Investigating absorption of the studied PS, we found that its aggregation values are low in the considered range of concentrations [15], shape and half-width of the absorption band spectrum therein do not change, and the absorption itself linearly depends on the concentration.
Analysis of the fluorescence band shape changes associated with increased concentrations and cuvette lengths allows an assumption that the main reason behind the phenomenon observed at higher concentrations of the researched PS is reabsorption, and contribution of aggregation, which also occurs, is insignificant. This is also backed by the investigation of radiative lifetime of the excited PS based on 3-Py₄BCHp₄Br₄ and dependence of the fluorescence intensity on concentration of 3-Py₄BCHp₄Br₄ in dispersion, especially in blood plasma [17–21].
These data lead to a conclusion that the efficacy of photodynamic processes at high concentrations of 3 Py4BCHp4Br4 will not deteriorate, which allows using 3 Py4BCHp4Br4 nanodispersions of such concentrations as sensitizers in APDT.

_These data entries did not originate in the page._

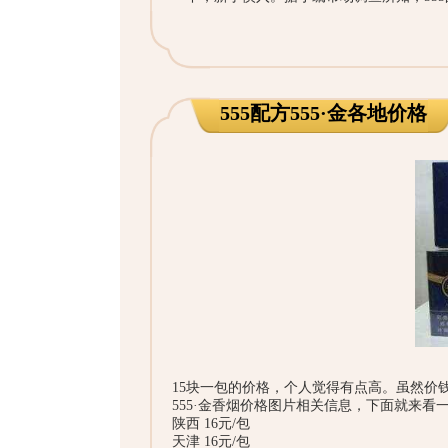
555配方555·金各地价格
15块一包的价格，个人觉得有点高。虽然价
555·金香烟价格图片相关信息，下面就来
陕西 16元/包
天津 16元/包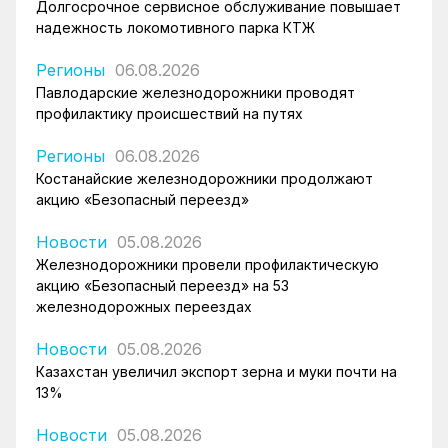
Долгосрочное сервисное обслуживание повышает
надежность локомотивного парка КТЖ
Регионы
06.08.2026
Павлодарские железнодорожники проводят
профилактику происшествий на путях
Регионы
06.08.2026
Костанайские железнодорожники продолжают
акцию «Безопасный переезд»
Новости
05.08.2026
Железнодорожники провели профилактическую
акцию «Безопасный переезд» на 53
железнодорожных переездах
Новости
05.08.2026
Казахстан увеличил экспорт зерна и муки почти на
13%
Новости
05.08.2026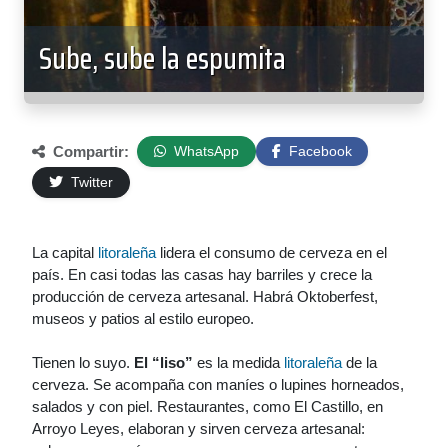
Sube, sube la espumita
Compartir:
WhatsApp
Facebook
Twitter
La capital
litoraleña
lidera el consumo de cerveza en el
país. En casi todas las casas hay barriles y crece la
producción de cerveza artesanal. Habrá Oktoberfest,
museos y patios al estilo europeo.
Tienen lo suyo.
El “liso”
es la medida
litoraleña
de la
cerveza. Se acompaña con maníes o lupines horneados,
salados y con piel. Restaurantes, como El Castillo, en
Arroyo Leyes, elaboran y sirven cerveza artesanal: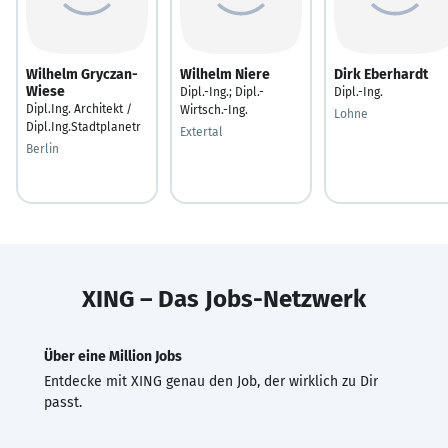
Wilhelm Gryczan-
Wilhelm Niere
Dirk Eberhardt
Wiese
Dipl.-Ing.; Dipl.-
Dipl.-Ing.
Dipl.Ing. Architekt /
Wirtsch.-Ing.
Lohne
Dipl.Ing.Stadtplanetr
Extertal
Berlin
XING – Das Jobs-Netzwerk
Über eine Million Jobs
Entdecke mit XING genau den Job, der wirklich zu Dir
passt.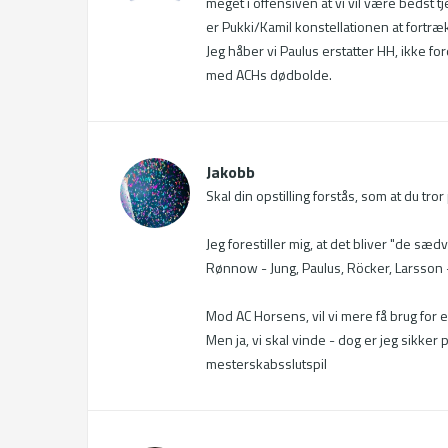
meget i offensiven at vi vil være bedst tj
er Pukki/Kamil konstellationen at fortræk
Jeg håber vi Paulus erstatter HH, ikke for
med ACHs dødbolde.
Jakobb
Skal din opstilling forstås, som at du tror
Jeg forestiller mig, at det bliver "de sædva
Rønnow - Jung, Paulus, Röcker, Larsson - 
Mod AC Horsens, vil vi mere få brug for en
Men ja, vi skal vinde - dog er jeg sikker 
mesterskabsslutspil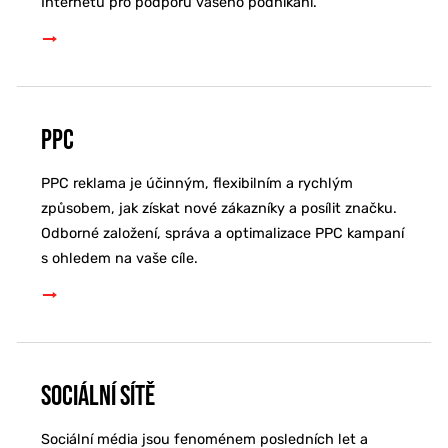
Internetu pro podporu vašeho podnikání.
PPC
PPC reklama je účinným, flexibilním a rychlým
způsobem, jak získat nové zákazníky a posílit značku.
Odborné založení, správa a optimalizace PPC kampaní
s ohledem na vaše cíle.
Sociální sítě
Sociální média jsou fenoménem posledních let a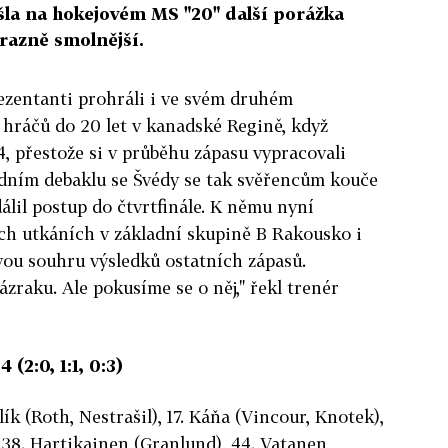
šla na hokejovém MS "20" další porážka
razně smolnější.
rezentanti prohráli i ve svém druhém
hráčů do 20 let v kanadské Regině, když
4, přestože si v průběhu zápasu vypracovali
odním debaklu se Švédy se tak svěřencům kouče
álil postup do čtvrtfinále. K němu nyní
cích utkáních v základní skupině B Rakousko i
ivou souhru výsledků ostatních zápasů.
ázraku. Ale pokusíme se o něj," řekl trenér
 (2:0, 1:1, 0:3)
lík (Roth, Nestrašil), 17. Káňa (Vincour, Knotek),
- 38. Hartikainen (Granlund), 44. Vatanen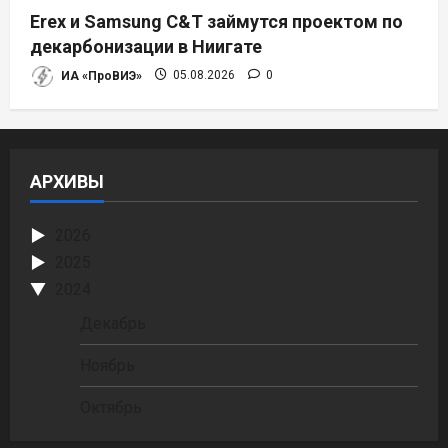
Erex и Samsung C&T займутся проектом по
декарбонизации в Ниигате
ИА «ПроВИЭ»
05.08.2026
0
АРХИВЫ
2026
2025
2024
Декабрь
Ноябрь
Октябрь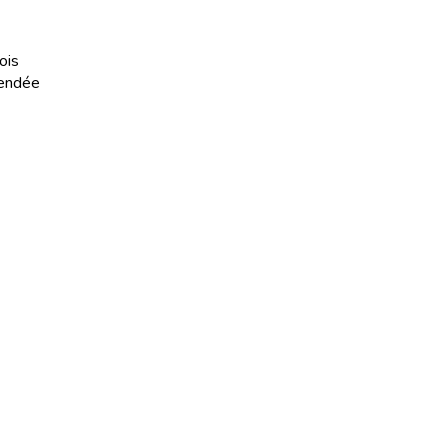
ois
Vendée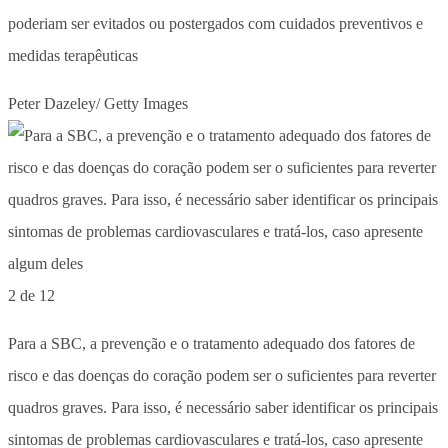
poderiam ser evitados ou postergados com cuidados preventivos e
medidas terapêuticas
Peter Dazeley/ Getty Images
2 de 12
Para a SBC, a prevenção e o tratamento adequado dos fatores de
risco e das doenças do coração podem ser o suficientes para reverter
quadros graves. Para isso, é necessário saber identificar os principais
sintomas de problemas cardiovasculares e tratá-los, caso apresente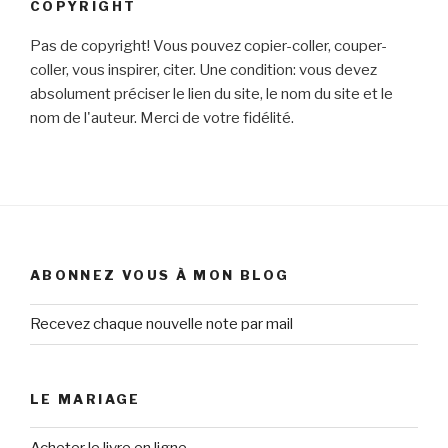
COPYRIGHT
Pas de copyright! Vous pouvez copier-coller, couper-
coller, vous inspirer, citer. Une condition: vous devez
absolument préciser le lien du site, le nom du site et le
nom de l'auteur. Merci de votre fidélité.
ABONNEZ VOUS À MON BLOG
Recevez chaque nouvelle note par mail
LE MARIAGE
Acheter le livre en ligne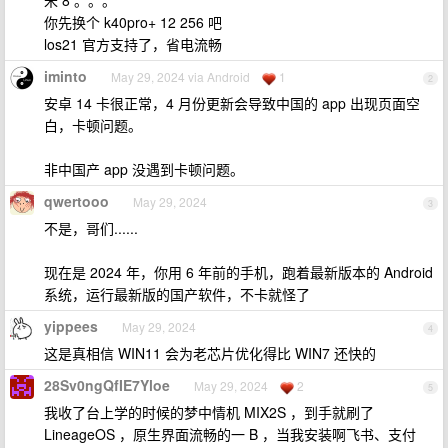
米 8 。。。
你先换个 k40pro+ 12 256 吧
los21 官方支持了，省电流畅
iminto
May 29, 2024 via Android
1
2
安卓 14 卡很正常，4 月份更新会导致中国的 app 出现页面空
白，卡顿问题。
非中国产 app 没遇到卡顿问题。
qwertooo
May 29, 2024
3
不是，哥们......
现在是 2024 年，你用 6 年前的手机，跑着最新版本的 Android
系统，运行最新版的国产软件，不卡就怪了
yippees
May 29, 2024
4
这是真相信 WIN11 会为老芯片优化得比 WIN7 还快的
28Sv0ngQfIE7Yloe
May 29, 2024
2
5
我收了台上学的时候的梦中情机 MIX2S ，到手就刷了
LineageOS ，原生界面流畅的一 B ，当我安装啊飞书、支付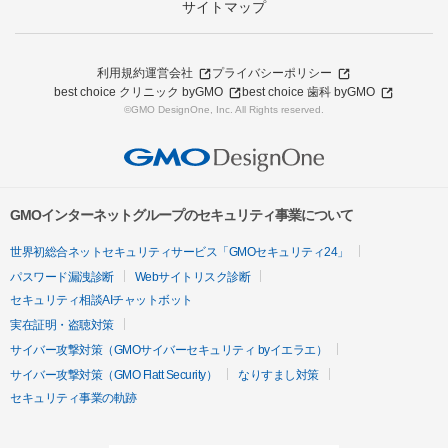
サイトマップ
利用規約
運営会社
プライバシーポリシー
best choice クリニック byGMO
best choice 歯科 byGMO
©GMO DesignOne, Inc. All Rights reserved.
GMOインターネットグループのセキュリティ事業について
世界初総合ネットセキュリティサービス「GMOセキュリティ24」
パスワード漏洩診断
Webサイトリスク診断
セキュリティ相談AIチャットボット
実在証明・盗聴対策
サイバー攻撃対策（GMOサイバーセキュリティ byイエラエ）
サイバー攻撃対策（GMO Flatt Security）
なりすまし対策
セキュリティ事業の軌跡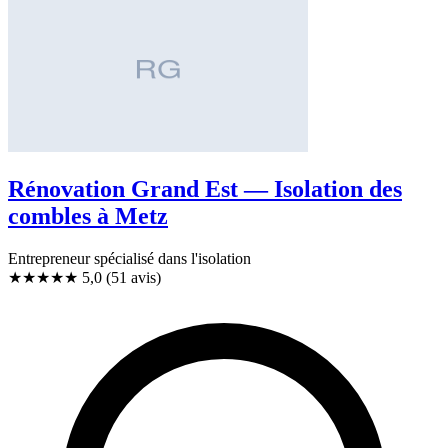
Rénovation Grand Est — Isolation des
combles à Metz
Entrepreneur spécialisé dans l'isolation
★★★★★
5,0
(51 avis)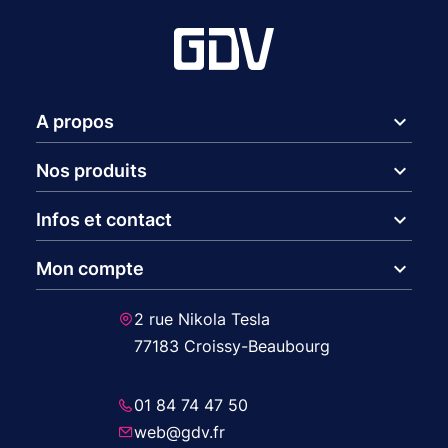
expand_more
A propos
expand_more
Nos produits
expand_more
Infos et contact
expand_more
Mon compte
2 rue Nikola Tesla
77183 Croissy-Beaubourg
01 84 74 47 50
web@gdv.fr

Compared to the previously described PSs based on cationic bacteriochlorins [14], 3-Py₄BCHp₄Br₄ offers significantly lower MBC values for Gram-positive S. aureus bacteria and Gram-negative P. aeruginosa bacteria in plankton state. The MBC for Gram-negative K. pneumoniae bacteria are also low.

CONCLUSIONS

The results of the research show that tetracationic PS based on the synthetic amphiphilic derivative of 3-Py₄BCHp₄Br₄ bacteriochlorin, the molecular size and weight of which are smaller, can photodynamically inactivate Gram-positive S. aureus, Gram-negative P. aeruginosa and K. pneumoniae bacteria. Investigation of photophysical properties of the PS in a wide range of concentrations revealed its low aggregation capability in water and blood plasma. The studies conducted allow a conclusion that the PS based on a nanostructured 3-Py₄BCHp₄Br₄ is promising as a component of protocols of photodynamic treatment of localized infections by Gram-positive and Gram-negative bacteria.